A polêmica que envolve festas como essa vão além de ser contra a vacina ou agir com responsabilidade ou irresponsabilidade. O perigo está exatamente na falta de informação e de relatos do que deu errado porque ninguém imagina que fará parte das estatísticas negativas relacionadas à doença. Veja abaixo uma pesquisa que fiz com informações básicas da vacina de varicela:

O que é a varicela (catapora)?
É uma doença contagiosa, geralmente benigna, causada pelo vírus Varicela-Zóster, o mesmo que causa a herpes (cobreiro) no adulto.  A incidência é maior na infância e, uma vez que a pessoa a adquire, fica imunizada para toda a vida. Num quadro típico, a criança tem a pele coberta por erupções - entre 300 e 500 bolhas vermelhas - que, posteriormente, formam crostas que coçam bastante. Vale dizer que as erupções parecem com mapa celeste.

Contágio da catapora: a transmissão da doença acontece por meio do líquido que sai da erupção da pele, saliva ou secreções respiratórias. O período de incubação é de aproximadamente 15 dias, sendo que a recuperação pode levar até 10 dias.
Incubação: 11 a 21 dias.
Suscetibilidade: o contágio se faz com o vento através de portas e janelas abertas. Raramente ocorre a imunização silenciosa.

Sintomas da catapora:
Os primeiros sintomas da catapora são febre entre 37,5º e 39,5º, cansaço, dor de cabeça e mal estar, seguido pelo aparecimento de bolhas vermelhas na pele que, depois, se transformam em crostas provocando uma intensa coceira.

Tratamento da catapora
Por ser uma doença transmitida por vírus, não existe um tratamento indicado. A intervenção visa apenas aliviar o mal estar, diminuir a febre e, principalmente, evitar que as lesões da pele sejam contaminadas por bactérias. Por isso, recomenda-se não coçar ou tirar as crostas.



Quem criou a vacina contra varicela? Em 1963, o médico japonês Michiaki Takahashi se mudou para Houston, nos Estados Unidos, com a mulher e dois filhos para aprofundar estudos que relacionavam o câncer ao vírus.
Michiaki Takahashi, médico que criou a vacina contra varicela
O interesse em descobrir a vacina contra a varicela foi incentivado por razões pessoais: um dos filhos de Takahashi contraiu a doença da filha da vizinha.
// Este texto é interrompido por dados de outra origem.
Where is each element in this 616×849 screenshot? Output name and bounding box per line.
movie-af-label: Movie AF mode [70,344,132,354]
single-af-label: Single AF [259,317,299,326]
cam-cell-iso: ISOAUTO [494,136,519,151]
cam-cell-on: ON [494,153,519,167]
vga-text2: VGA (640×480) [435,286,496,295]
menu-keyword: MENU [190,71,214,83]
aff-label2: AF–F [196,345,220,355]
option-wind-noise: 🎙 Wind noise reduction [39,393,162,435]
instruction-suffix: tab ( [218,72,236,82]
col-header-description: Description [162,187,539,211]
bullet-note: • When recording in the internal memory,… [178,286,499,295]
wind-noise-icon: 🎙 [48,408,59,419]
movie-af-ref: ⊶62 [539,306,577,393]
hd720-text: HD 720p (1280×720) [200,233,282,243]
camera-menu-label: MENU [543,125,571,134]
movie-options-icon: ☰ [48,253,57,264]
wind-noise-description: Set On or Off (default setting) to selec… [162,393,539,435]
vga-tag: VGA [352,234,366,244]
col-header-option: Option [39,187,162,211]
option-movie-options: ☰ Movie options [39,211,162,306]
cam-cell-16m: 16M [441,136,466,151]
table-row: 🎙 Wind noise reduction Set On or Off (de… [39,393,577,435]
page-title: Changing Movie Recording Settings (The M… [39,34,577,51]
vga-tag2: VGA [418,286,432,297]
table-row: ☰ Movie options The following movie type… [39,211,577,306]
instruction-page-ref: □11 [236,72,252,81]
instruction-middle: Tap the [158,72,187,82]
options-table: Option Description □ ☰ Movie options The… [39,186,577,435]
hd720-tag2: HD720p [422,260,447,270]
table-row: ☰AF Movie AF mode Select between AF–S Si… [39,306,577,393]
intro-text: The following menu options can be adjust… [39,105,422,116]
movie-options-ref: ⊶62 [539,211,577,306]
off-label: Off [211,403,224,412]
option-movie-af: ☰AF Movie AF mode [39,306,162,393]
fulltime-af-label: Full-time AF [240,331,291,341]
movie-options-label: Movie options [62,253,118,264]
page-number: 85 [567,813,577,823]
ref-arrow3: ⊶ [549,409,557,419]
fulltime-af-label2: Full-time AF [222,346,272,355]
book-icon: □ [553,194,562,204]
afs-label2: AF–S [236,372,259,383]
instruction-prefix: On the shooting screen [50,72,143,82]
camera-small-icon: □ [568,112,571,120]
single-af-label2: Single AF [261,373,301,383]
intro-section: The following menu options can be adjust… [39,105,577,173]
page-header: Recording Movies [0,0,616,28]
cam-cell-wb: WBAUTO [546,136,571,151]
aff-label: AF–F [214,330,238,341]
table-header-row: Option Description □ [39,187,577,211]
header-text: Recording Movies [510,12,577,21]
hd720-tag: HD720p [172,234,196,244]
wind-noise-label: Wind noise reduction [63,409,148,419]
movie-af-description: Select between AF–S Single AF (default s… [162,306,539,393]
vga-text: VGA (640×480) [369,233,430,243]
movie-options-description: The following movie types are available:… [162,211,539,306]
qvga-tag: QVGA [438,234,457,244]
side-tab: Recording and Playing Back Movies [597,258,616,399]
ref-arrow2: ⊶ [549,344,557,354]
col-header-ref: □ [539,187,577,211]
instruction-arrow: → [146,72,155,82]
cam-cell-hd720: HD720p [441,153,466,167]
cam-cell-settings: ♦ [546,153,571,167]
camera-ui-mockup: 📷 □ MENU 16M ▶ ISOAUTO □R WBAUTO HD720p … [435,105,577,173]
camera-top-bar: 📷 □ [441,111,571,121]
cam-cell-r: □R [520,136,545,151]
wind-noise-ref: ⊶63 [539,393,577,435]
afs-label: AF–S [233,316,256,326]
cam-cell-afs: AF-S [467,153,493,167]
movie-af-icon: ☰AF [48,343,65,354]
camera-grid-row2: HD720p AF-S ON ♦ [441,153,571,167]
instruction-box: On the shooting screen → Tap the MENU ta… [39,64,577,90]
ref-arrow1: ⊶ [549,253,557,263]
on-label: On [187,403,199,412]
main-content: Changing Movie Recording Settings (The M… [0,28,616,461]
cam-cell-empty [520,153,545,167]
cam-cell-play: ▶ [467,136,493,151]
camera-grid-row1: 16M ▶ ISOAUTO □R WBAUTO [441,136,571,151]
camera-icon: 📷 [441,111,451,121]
Depois disso, o médico se convenceu de que deveria usar o conhecimento que tinha para desenvolver uma vacina. Quando retornou ao Japão, em 1965, ele começou a pesquisar sobre o assunto.

Na época, ele precisou provar que a vacina contra varicela não era cancerígena e nem a única responsável pelo surgimento da herpes na vida adulta. O estudo durou cerca de quatro anos e foi feito com o uso de células-tronco embrionárias.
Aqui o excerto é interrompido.